Exercise details: Set down a true copy of the data, with all pictures left out.
Top of Records for processing
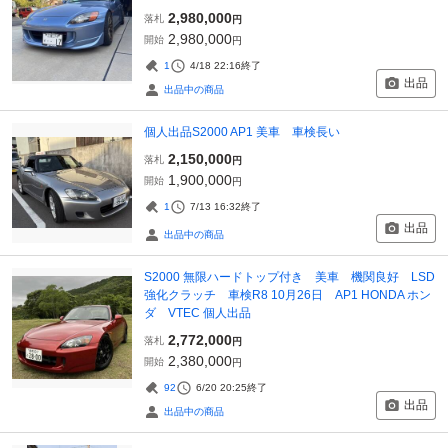
2,980,000
落札
円
2,980,000
開始
円
1
4/18 22:16
終了
出品
出品中の商品
個人出品S2000 AP1 美車 車検長い
2,150,000
落札
円
1,900,000
開始
円
1
7/13 16:32
終了
出品
出品中の商品
S2000 無限ハードトップ付き 美車 機関良好 LSD
強化クラッチ 車検R8 10月26日 AP1 HONDA ホン
ダ VTEC 個人出品
2,772,000
落札
円
2,380,000
開始
円
92
6/20 20:25
終了
出品
出品中の商品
Bottom of Records for processing
Exercise result:
2,980,000
落札
円
2,980,000
開始
円
1
4/18 22:16
終了
出品
出品中の商品
個人出品S2000 AP1 美車 車検長い
2,150,000
落札
円
1,900,000
開始
円
1
7/13 16:32
終了
出品
出品中の商品
S2000 無限ハードトップ付き 美車 機関良好 LSD
強化クラッチ 車検R8 10月26日 AP1 HONDA ホン
ダ VTEC 個人出品
2,772,000
落札
円
2,380,000
開始
円
92
6/20 20:25
終了
出品
出品中の商品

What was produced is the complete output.